Offering earnings guidance above analyst expectations is obviously a bullish sign, as over time earnings growth follows sales growth. And when a company predicts greater sales or profits, we expect its stock price to soon follow.

Last week DIY soda jerk SodaStream International (NASDAQ:SODA) said it believes full-year revenue will grow 46% over 2011 and profits will rise 59%, much better than the 40% and 55% growth, respectively, it previously guided to. Now don't go blindly buying on its bullish report -- you still need to do some research. Use the announcement as a jumping-off point for additional research instead.

SodaStream International snapshot

Market Cap

$724 million

Revenues (TTM)

$392 million

1-Year Stock Return

9.3%

Return on Investment

17.3%

Estimated 5-Year EPS Growth

30%

Dividend & Yield

N/A

Recent Price

$35.96

CAPS Rating (out of 5)

**

Source: Finviz.com. TTM = trailing 12 months. N/A = not applicable; SodaStream doesn't pay a dividend.

Fizz from its pop
This is the fourth straight quarter this year that SodaStream has raised guidance over its previous expectations. Yet despite that achievement, the stock is up only 10% year to date compared to a 9% rise in the S&P 500. When you're essentially just keeping pace with what the broad market is achieving even as you're constantly raising the bar, there's something more at play here.

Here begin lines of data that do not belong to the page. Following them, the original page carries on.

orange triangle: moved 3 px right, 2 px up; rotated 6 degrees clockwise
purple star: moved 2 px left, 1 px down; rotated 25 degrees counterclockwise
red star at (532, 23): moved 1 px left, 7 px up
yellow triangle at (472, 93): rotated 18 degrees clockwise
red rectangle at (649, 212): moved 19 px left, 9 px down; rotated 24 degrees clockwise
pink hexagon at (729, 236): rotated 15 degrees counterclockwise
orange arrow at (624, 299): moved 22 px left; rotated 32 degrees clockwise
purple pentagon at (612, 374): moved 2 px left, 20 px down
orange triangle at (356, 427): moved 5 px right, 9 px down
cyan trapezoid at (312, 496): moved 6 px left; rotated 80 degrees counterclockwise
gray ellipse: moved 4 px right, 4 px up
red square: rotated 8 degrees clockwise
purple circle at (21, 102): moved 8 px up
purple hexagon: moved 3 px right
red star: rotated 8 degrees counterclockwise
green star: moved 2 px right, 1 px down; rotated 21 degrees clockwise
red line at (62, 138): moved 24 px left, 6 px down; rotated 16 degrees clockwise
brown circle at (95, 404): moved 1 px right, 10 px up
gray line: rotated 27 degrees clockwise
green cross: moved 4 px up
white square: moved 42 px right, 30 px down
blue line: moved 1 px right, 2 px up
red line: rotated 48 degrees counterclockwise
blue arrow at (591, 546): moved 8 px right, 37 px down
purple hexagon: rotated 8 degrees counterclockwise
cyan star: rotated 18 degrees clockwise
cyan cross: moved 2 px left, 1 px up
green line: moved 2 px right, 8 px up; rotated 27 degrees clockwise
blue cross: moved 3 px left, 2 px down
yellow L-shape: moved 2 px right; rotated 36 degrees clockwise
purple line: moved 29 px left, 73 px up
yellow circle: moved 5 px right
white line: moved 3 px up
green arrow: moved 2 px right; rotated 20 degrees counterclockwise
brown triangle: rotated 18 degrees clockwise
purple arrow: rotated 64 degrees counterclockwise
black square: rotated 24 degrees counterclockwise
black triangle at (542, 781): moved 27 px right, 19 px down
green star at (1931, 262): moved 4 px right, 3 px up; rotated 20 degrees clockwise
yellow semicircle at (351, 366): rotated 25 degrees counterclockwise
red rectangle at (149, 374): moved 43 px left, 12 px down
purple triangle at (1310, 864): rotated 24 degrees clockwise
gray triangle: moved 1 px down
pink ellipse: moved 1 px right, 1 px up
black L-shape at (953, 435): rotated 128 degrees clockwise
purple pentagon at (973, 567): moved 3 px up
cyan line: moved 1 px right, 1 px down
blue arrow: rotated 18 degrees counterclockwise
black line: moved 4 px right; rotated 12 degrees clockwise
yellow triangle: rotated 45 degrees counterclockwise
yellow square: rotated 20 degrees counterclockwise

From starter kits to consumables like CO2 and flavorings, SodaStream has found traction this year, generally recording growing sales in each area. Last year there was some concern that growth was slowing, but that hasn't been borne out by reality, as broader distribution agreements with Wal-Mart (NYSE:WMT) and flavor deals with Kraft Foods (NASDAQ:KRFT) and now Campbell Soup (NYSE:CPB) have boosted sales.

Aside from criticism that it's little more than a fad brought on by the health-foods movement, it seems most investors fear it will blow up like Green Mountain Coffee Roasters. Where the coffee maker had some strong patents that protected its position for some time, once they expired there was little moat.

A shallow moat
Unfortunately, SodaStream doesn't even have that. It admits its patent portfolio is limited and what little protection it has will be expiring soon (though it doesn't provide any timeline). It's tried to ward off that cliff by introducing some design protection (i.e., "SodaCaps" flavor capsules; a new designer machine; "Snap-n-Lock" connecting mechanisms; and LED displays), but these are hardly moat-building advances.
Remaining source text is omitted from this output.